I had just received permission to organize an event, Swim for MS, through Campus Recreation for the second year in a row. In theory, the event is simple to plan. Swim for MS, an event to raise money for a debilitating disease called Multiple Sclerosis, is to be held March 18 in Pearson and McGonigle Hall, Pool 30.
But telling people why I so desperately want to hold Swim for MS every year – that’s what I have difficulty expressing. I need to explain, clearly and concisely, how life-changing MS is for people.
During my senior year of high school, I realized how bad the disease was. To be honest, the exact day it happened still feels unreal. The day it happened feels like a movie sequence when I reflect on it, rather than something I lived through – something I was in control of.
On that day, I sat on a packed pool deck listening to a crowd of competitive swimmers. That morning, my parents had left Scranton, our hometown, to rush my sister to neurological specialists at Georgetown University. Her health had been fading fast over the past couple of months. I was supposed to hear news about her health after my swim meet, which seemed to take forever. When my mother finally called, I couldn’t understand much of what she told me through her tears. But I did understand that the news was bad. My mom would later tell me that, on the way to the hospital, she gripped my sister in the back seat for the entire five-hour drive and prayed.
I’m the youngest of six kids. Out of all of my older siblings, only one other than me is a girl. It’s not hard to see why I always looked up to her. In what felt like an army of boys, she was the only other girl I had to support me. I was her real-life Barbie when we were younger and her eternal sidekick. I used to cry every time she left me behind and crawl into her bed when I was scared. I’ve always admired her.
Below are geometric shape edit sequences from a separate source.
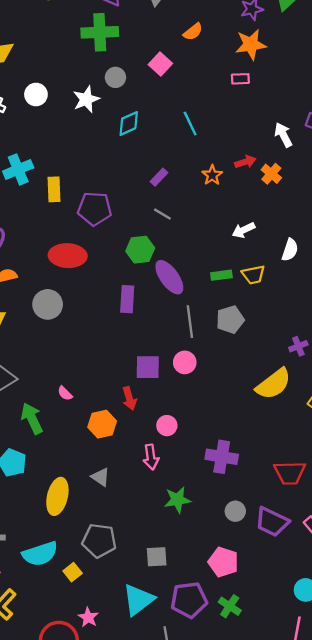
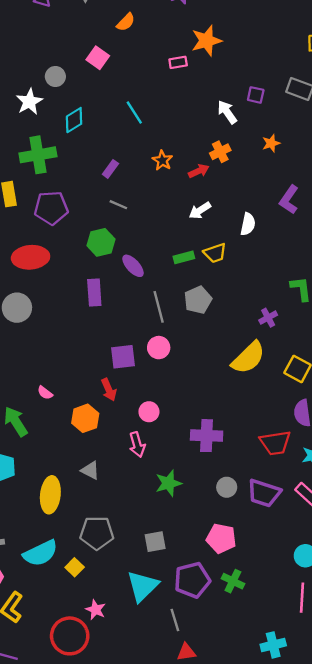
green cross: (100, 32) -> (38, 155), moved
orange star: (251, 44) -> (206, 41), moved
red arrow: (245, 162) -> (199, 171), moved
orange cross: (271, 174) -> (220, 152), turned 30
purple ellipse: (169, 277) -> (133, 266), size x0.7

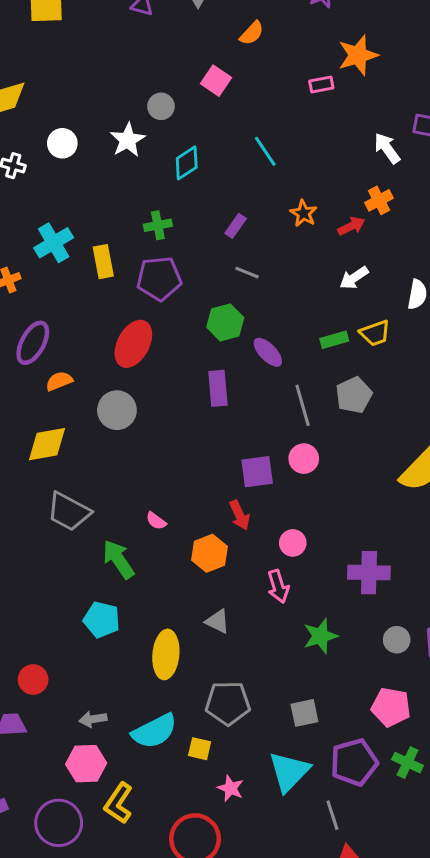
green cross: (38, 155) -> (158, 225), moved, size x0.6
red ellipse: (31, 257) -> (133, 344), turned -56
yellow square: (75, 567) -> (200, 749), turned -30
pink star: (96, 610) -> (231, 788), moved

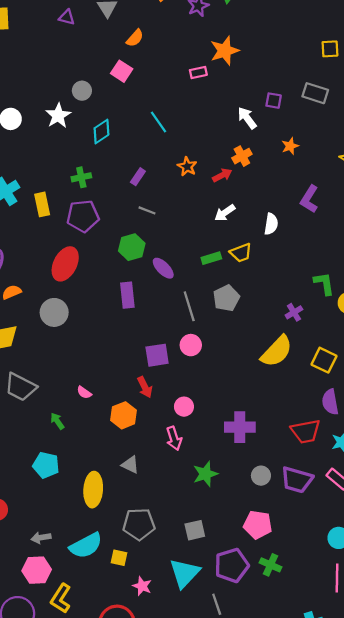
orange semicircle: (252, 33) -> (135, 38), moved
green arrow: (118, 559) -> (57, 421), size x0.6

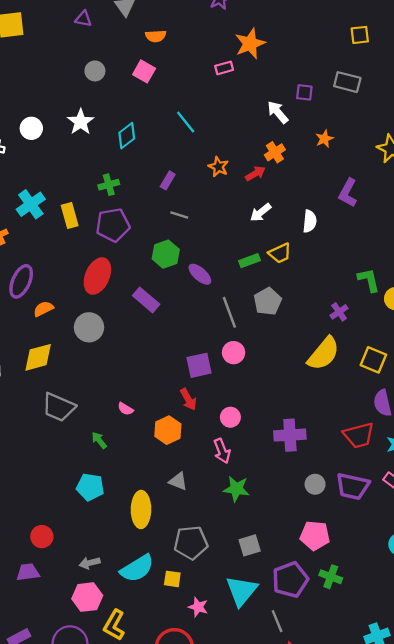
orange semicircle: (135, 38) -> (156, 36), turned 48
gray circle: (82, 91) -> (95, 71), moved
purple rectangle: (127, 295) -> (146, 300), moved, turned -40
green star: (205, 474) -> (236, 489), moved, turned 30

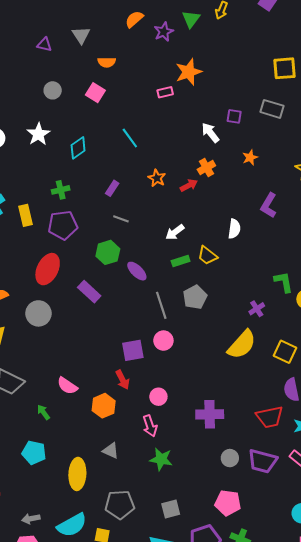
yellow square: (360, 35) -> (284, 68), size x1.4
white arrow: (261, 213) -> (175, 232), moved
yellow trapezoid: (280, 253) -> (207, 256), turned 60
pink semicircle: (125, 409) -> (67, 386), size x1.5

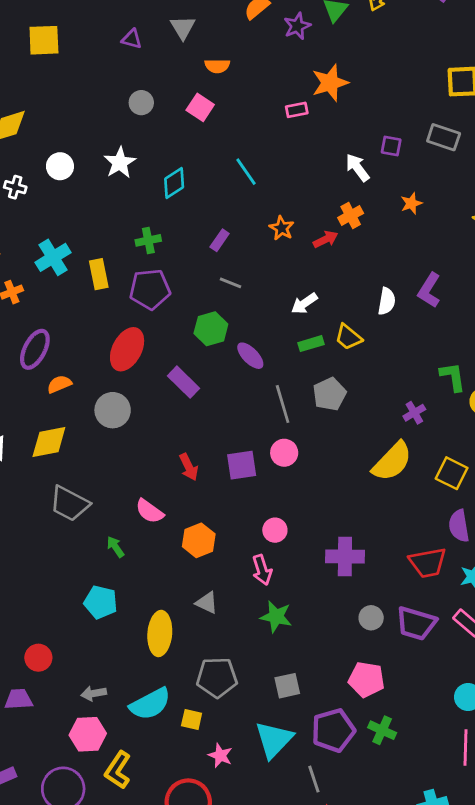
purple L-shape: (269, 205) -> (429, 290), moved
red arrow: (122, 380) -> (189, 467), moved

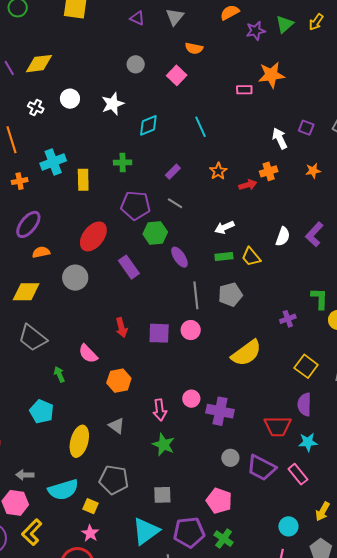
purple pentagon: (150, 289) -> (135, 205), moved
yellow semicircle: (392, 461) -> (246, 353), moved
pink circle: (275, 530) -> (191, 399), moved
pink star: (220, 755) -> (90, 533), moved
When my sister and role model Krystyna was 25, only a few years after she graduated from Temple as a member of the women’s rowing team, she was diagnosed with Multiple Sclerosis. MS is a devastating autoimmune disease that affects the central nervous system. In its simplest description, it attacks the body’s nerve endings, and once they are gone, they are gone. There is no cure. People who live with this disease have a wide range of symptoms, including numbness, difficulty eating, difficulty talking, loss of eyesight and difficulty moving. The year my sister was diagnosed, I watched her health deteriorate. She lost her ability to talk, eat, grip and walk.
Krystyna has improved with the help of some incredible doctors. However, the truth is, I don’t know how much longer I will have her.
What I do know is that I have always wanted to help her and others like her. This is the second year I am working to organize Swim for MS with Campus Recreation. The event will benefit the Multiple Sclerosis Association of America, and 100 percent of the proceeds raised through the event benefit those living with MS.
The MSAA provides services that those living with MS need to survive. Despite the obvious benefits of the event, writing about it – even planning it – is hard. All I can think of is the day of my swim meet, my parents and sister having to leave for Christmas for health reasons, and my sister trying to call on Christmas Eve, unable to talk. All I could do was tell her I loved her and assume by the inaudible noises she was saying she loved me too.
Last year, during Swim for MS, I stayed through the entire duration of the event to talk with people who signed up and participated. I learned that MS affects many people within our Temple community. I received countless hugs, listened to people’s stories, watched people struggle to wipe away tears and truthfully express their thanks for the event.
To sign up, donate, help spread the word or learn more about the cause and how to help, go to support.mymsaa.org/goto/templecrec. This year we will be raffling off a Philadelphia Flyers puck signed by Michael Raffl and a hockey stick signed by Braydon Coburn. Anyone who signs up and participates on March 18 will be automatically entered to win.
This year I hope we can reach out and help more people. However, it won’t happen without help. The event is not just about my sister’s story, but about the stories of all people living with this incurable disease and what others can do to help.